ASSIGNMENT:
Through the end of the data below, output every line exactly, beginning with the line that contains "تجانس وحدات الجرعة (<15)،".

****************

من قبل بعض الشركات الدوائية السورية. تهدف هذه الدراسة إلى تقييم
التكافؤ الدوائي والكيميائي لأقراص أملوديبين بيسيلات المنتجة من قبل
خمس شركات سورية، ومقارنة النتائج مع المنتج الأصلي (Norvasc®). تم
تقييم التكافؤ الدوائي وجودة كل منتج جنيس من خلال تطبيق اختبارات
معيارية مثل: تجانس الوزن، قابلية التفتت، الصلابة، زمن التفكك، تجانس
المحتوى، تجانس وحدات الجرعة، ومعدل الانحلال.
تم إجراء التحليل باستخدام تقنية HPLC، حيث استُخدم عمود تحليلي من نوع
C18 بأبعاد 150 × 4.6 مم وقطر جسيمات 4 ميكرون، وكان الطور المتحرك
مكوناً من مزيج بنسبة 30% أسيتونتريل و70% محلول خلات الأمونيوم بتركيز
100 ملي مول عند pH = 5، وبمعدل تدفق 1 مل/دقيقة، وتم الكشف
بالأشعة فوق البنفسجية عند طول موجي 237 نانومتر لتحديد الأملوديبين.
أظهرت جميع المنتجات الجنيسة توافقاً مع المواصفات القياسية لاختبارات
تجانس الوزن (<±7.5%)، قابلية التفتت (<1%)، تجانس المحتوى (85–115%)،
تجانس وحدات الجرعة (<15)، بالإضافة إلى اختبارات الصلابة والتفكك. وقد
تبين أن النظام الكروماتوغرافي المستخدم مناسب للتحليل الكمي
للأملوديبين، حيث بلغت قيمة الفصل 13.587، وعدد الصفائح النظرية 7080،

****************

RESPONSE:
تجانس وحدات الجرعة (<15)، بالإضافة إلى اختبارات الصلابة والتفكك. وقد
تبين أن النظام الكروماتوغرافي المستخدم مناسب للتحليل الكمي
للأملوديبين، حيث بلغت قيمة الفصل 13.587، وعدد الصفائح النظرية 7080،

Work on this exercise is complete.